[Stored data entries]
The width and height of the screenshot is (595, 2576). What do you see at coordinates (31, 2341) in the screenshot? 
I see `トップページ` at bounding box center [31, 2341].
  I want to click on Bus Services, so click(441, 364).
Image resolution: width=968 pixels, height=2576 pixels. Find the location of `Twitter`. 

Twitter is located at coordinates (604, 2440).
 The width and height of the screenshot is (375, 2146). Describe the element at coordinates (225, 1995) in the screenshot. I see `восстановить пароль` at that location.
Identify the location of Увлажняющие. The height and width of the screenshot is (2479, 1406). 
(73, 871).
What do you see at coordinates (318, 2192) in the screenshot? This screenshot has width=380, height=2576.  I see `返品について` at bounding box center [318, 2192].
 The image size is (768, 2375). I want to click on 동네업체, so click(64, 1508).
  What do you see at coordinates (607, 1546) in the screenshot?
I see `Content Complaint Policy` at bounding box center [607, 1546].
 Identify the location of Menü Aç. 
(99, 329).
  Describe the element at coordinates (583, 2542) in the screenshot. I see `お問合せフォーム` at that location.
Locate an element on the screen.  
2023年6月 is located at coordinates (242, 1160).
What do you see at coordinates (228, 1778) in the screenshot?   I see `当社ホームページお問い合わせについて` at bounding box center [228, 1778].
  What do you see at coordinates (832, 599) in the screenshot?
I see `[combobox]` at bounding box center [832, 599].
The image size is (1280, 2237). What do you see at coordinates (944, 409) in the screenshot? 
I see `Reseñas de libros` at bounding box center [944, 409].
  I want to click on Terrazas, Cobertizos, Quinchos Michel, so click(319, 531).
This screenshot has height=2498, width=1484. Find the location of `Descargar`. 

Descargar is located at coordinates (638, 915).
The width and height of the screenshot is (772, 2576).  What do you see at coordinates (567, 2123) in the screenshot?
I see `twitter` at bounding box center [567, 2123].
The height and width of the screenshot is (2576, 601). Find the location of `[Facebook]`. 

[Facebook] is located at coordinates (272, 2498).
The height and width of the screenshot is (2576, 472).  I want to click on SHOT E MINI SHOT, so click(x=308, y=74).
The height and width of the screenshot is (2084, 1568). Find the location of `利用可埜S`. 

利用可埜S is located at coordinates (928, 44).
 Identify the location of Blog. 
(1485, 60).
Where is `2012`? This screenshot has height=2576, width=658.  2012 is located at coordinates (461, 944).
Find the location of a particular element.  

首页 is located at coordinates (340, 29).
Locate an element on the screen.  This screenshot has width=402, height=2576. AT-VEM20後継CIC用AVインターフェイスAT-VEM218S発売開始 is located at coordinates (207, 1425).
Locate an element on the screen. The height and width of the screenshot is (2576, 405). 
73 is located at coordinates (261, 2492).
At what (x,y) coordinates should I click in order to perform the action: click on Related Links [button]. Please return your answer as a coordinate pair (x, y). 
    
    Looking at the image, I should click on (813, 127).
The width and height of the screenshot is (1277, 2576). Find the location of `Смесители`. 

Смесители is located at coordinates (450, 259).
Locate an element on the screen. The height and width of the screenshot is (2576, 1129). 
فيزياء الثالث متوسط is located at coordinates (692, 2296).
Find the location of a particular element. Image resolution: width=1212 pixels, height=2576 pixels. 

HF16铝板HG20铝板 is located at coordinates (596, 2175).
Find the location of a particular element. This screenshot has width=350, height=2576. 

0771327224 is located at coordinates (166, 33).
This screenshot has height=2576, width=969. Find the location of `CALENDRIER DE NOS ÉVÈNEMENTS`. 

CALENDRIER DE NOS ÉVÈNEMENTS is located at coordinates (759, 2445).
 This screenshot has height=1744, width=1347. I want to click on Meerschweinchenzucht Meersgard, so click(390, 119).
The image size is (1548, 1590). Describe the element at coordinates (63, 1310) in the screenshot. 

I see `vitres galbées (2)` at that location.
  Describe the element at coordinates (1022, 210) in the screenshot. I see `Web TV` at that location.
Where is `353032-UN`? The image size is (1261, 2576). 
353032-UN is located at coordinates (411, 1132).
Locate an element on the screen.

• WHAT THE TASK REQUIRES: Retype every record above exactly as it appears.

• TASK SOLUTION:
The width and height of the screenshot is (595, 2576). What do you see at coordinates (31, 2341) in the screenshot? 
I see `トップページ` at bounding box center [31, 2341].
  I want to click on Bus Services, so click(441, 364).
Image resolution: width=968 pixels, height=2576 pixels. Find the location of `Twitter`. 

Twitter is located at coordinates (604, 2440).
 The width and height of the screenshot is (375, 2146). Describe the element at coordinates (225, 1995) in the screenshot. I see `восстановить пароль` at that location.
Identify the location of Увлажняющие. The height and width of the screenshot is (2479, 1406). 
(73, 871).
What do you see at coordinates (318, 2192) in the screenshot? This screenshot has width=380, height=2576.  I see `返品について` at bounding box center [318, 2192].
 The image size is (768, 2375). I want to click on 동네업체, so click(64, 1508).
  What do you see at coordinates (607, 1546) in the screenshot?
I see `Content Complaint Policy` at bounding box center [607, 1546].
 Identify the location of Menü Aç. 
(99, 329).
  Describe the element at coordinates (583, 2542) in the screenshot. I see `お問合せフォーム` at that location.
Locate an element on the screen.  
2023年6月 is located at coordinates (242, 1160).
What do you see at coordinates (228, 1778) in the screenshot?   I see `当社ホームページお問い合わせについて` at bounding box center [228, 1778].
  What do you see at coordinates (832, 599) in the screenshot?
I see `[combobox]` at bounding box center [832, 599].
The image size is (1280, 2237). What do you see at coordinates (944, 409) in the screenshot? 
I see `Reseñas de libros` at bounding box center [944, 409].
  I want to click on Terrazas, Cobertizos, Quinchos Michel, so click(319, 531).
This screenshot has height=2498, width=1484. Find the location of `Descargar`. 

Descargar is located at coordinates (638, 915).
The width and height of the screenshot is (772, 2576).  What do you see at coordinates (567, 2123) in the screenshot?
I see `twitter` at bounding box center [567, 2123].
The height and width of the screenshot is (2576, 601). Find the location of `[Facebook]`. 

[Facebook] is located at coordinates (272, 2498).
The height and width of the screenshot is (2576, 472).  I want to click on SHOT E MINI SHOT, so click(x=308, y=74).
The height and width of the screenshot is (2084, 1568). Find the location of `利用可埜S`. 

利用可埜S is located at coordinates (928, 44).
 Identify the location of Blog. 
(1485, 60).
Where is `2012`? This screenshot has height=2576, width=658.  2012 is located at coordinates (461, 944).
Find the location of a particular element.  

首页 is located at coordinates (340, 29).
Locate an element on the screen.  This screenshot has width=402, height=2576. AT-VEM20後継CIC用AVインターフェイスAT-VEM218S発売開始 is located at coordinates (207, 1425).
Locate an element on the screen. The height and width of the screenshot is (2576, 405). 
73 is located at coordinates (261, 2492).
At what (x,y) coordinates should I click in order to perform the action: click on Related Links [button]. Please return your answer as a coordinate pair (x, y). 
    
    Looking at the image, I should click on (813, 127).
The width and height of the screenshot is (1277, 2576). Find the location of `Смесители`. 

Смесители is located at coordinates (450, 259).
Locate an element on the screen. The height and width of the screenshot is (2576, 1129). 
فيزياء الثالث متوسط is located at coordinates (692, 2296).
Find the location of a particular element. Image resolution: width=1212 pixels, height=2576 pixels. 

HF16铝板HG20铝板 is located at coordinates (596, 2175).
Find the location of a particular element. This screenshot has width=350, height=2576. 

0771327224 is located at coordinates (166, 33).
This screenshot has height=2576, width=969. Find the location of `CALENDRIER DE NOS ÉVÈNEMENTS`. 

CALENDRIER DE NOS ÉVÈNEMENTS is located at coordinates (759, 2445).
 This screenshot has height=1744, width=1347. I want to click on Meerschweinchenzucht Meersgard, so click(390, 119).
The image size is (1548, 1590). Describe the element at coordinates (63, 1310) in the screenshot. 

I see `vitres galbées (2)` at that location.
  Describe the element at coordinates (1022, 210) in the screenshot. I see `Web TV` at that location.
Where is `353032-UN`? The image size is (1261, 2576). 
353032-UN is located at coordinates (411, 1132).
Locate an element on the screen.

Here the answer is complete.